Systems Notes

Writing that shows how I think about systems.

This section is about reasoning, not content marketing. Each note is framed around context, problem definition, tradeoffs, and implementation choices.

Building a Thread Pool in Rust

Draft topic
Context
A way to understand scheduling and ownership instead of treating concurrency as a black box.
Problem
High-level concurrency abstractions are useful, but they can hide how work is actually queued, executed, and shut down safely.
Approach
Implement a small thread pool from first principles, define the worker lifecycle, and reason about channels, backpressure, and shutdown paths.
Tradeoffs
A custom implementation teaches scheduling mechanics well, but it also exposes how easy it is to get error handling and teardown wrong.
Takeaways
The value is not the thread pool itself. The value is learning how execution models affect latency, contention, and ownership boundaries.

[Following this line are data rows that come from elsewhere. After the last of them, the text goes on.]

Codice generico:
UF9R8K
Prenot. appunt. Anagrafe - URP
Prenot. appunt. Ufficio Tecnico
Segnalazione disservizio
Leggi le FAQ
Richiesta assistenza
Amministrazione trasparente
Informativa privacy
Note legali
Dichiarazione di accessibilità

Understanding Async Runtimes

Draft topic
Context
Most backend work depends on async execution, but many engineers never inspect how runtimes behave under load.
Problem
It is easy to use Tokio productively without understanding task scheduling, wakeups, fairness, or where overhead comes from.
Approach
Compare runtime behavior conceptually, inspect task flow, and map the cost of convenience abstractions to real execution behavior.
Tradeoffs
Managed runtimes accelerate delivery, but they can make performance bottlenecks harder to reason about when the system grows.
Takeaways
Understanding the runtime makes it easier to choose better boundaries, isolate blocking work, and design more predictable services.

Designing Backend Systems for ML Workloads

Draft topic
Context
ML-backed products create a different set of infrastructure pressures than standard request-response APIs.
Problem
Inference is expensive, bursty, and often constrained by latency, model size, or GPU availability.
Approach
Separate API and inference concerns, treat the model-serving path as a specialized subsystem, and optimize around queuing, storage, and cost.
Tradeoffs
The cleanest architecture is not always the cheapest one, and the cheapest one is not always good enough for user-facing latency.
Takeaways
A good ML backend is mostly a systems design problem: cost control, workload isolation, and reliable movement of data through the pipeline.